I’ll try my best to explain, but for the closest context I could think of, imagine that I am building an analytics platform that allows paying users to sign up, place a tracking script on their website and track their website visitors’ data. This would mean anyone who visits their site would need to be able to make an API request (without them even necessarily knowing - done via the tracking script) to send the analytics data to the database. E.g. users may install a script in the head like this:

<script data-domain="somedomain.com" src="path/to/tracking/script.js?id=SOMETHING" defer></script>

I also wouldn’t want users to have to ever update this script.

My scenario is somewhat similar, but to summarise, I worry that anyone (e.g. a hacker) would be able to insert a load of junk data into the database (since they could make API requests that require no auth).

What could be done to prevent this, but not prevent the script from tracking all users? I was thinking along these lines:

  1. IP rate throttling to cap the no. of requests someone can make
  2. Auth tokens send in request headers (but they expire, unless they could be updated automatically some way? From another script? But couldn’t a hacker also access this anyway?)
  3. Ensure that the API endpoint used by the tracking script is designed to only accept requests from the tracking script, and not directly from other sources (e.g. how? via CORS headers?)

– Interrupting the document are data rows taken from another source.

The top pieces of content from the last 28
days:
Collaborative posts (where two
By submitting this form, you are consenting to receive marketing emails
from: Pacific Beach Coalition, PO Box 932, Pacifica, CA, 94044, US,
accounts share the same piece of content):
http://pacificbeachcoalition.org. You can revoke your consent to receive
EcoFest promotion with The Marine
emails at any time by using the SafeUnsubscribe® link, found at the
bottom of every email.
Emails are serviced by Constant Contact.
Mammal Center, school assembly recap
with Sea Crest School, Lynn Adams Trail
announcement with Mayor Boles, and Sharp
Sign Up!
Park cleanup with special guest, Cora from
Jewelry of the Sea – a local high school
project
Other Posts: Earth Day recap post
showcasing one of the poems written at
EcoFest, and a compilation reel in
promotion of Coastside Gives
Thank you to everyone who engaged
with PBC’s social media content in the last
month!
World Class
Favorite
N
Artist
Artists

But presumably authenticating requests is not an option since it would prevent tracking everyone else.

I could be wrong in my assumptions here, but any ideas would be greatly appreciated. It just feels weird, since anyone would be able to insert a load of junk data into the database. It may not be the signed-up user who misuses the API, but instead a random hacker visiting their site

  • Does this answer your question? The best way of preventing unauthorised API use and reducing costs of declining API requests
    – pjc50
    Commented Mar 31, 2023 at 8:30
  • 1
    And cannot another such user, simply write a script to load the website in a large number of simulated browsers and do fake web page interactions to generate the same amount of junk data ?
    – S.D.
    Commented Mar 31, 2023 at 14:37
  • it would be interesting to hear of defence ideas against this. Wouldn't IP throttling prevent this (unless the attacker could somehow keep changing their IP)? Commented Apr 1, 2023 at 8:09

2 Answers 2


Your answer is basically this

IP rate throttling to cap the no. of requests someone can make

But you can obviously get a bit more sophisticated than just simple IP rate throttling - you can identify anomalous patterns in the requests (using all of the source, the rate/pattern of requests and the content of the requests themselves) and then discard those requests one way or another.

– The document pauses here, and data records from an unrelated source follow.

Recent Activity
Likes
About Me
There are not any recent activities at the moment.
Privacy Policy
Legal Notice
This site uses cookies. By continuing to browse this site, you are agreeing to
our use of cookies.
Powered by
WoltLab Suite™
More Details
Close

Note that in some cases in may be advantageous to allow the attackers to think they are writing to your database but in fact you are just discarding the data (or keeping it somewhere else to improve your pattern matching for defending against future attacks).

  • interesting points, thank you. What ways would be best to go about discarding those requests? Commented Apr 1, 2023 at 8:08
  • "As early as possible". If you're prepared to pay for a WAF (Cloudflare, AWS CloudFront, etc) that will do a lot of the heavy lifting for you. After that, try and do it at the TCP level (just drop a RESET into the stream, don't bother trying to close the connection gracefully. Or honeypot the stream with very slow responses, which may slow down the attacker from trying again). Once you're into your application, try and spend as few resources as possible on the filtering. Commented Apr 1, 2023 at 8:14

There seem to be three threats to protect against here:

  1. Invalid data.
  2. Metric abuse.

1. Sanitize the received data.

Presumably valid customers/users send a known set of fields.

Timestamps, ids, ...

You can add filters such that only valid values will be accepted. For strings you can probably filter on length and possibly code page (if you don't need I18N support).

2. Metric Abuse

You can make it more difficulty for someone to game/abuse your statistics by adding a token to your script that you rotate on roughly the same timeline as the cache-control headers expire your script.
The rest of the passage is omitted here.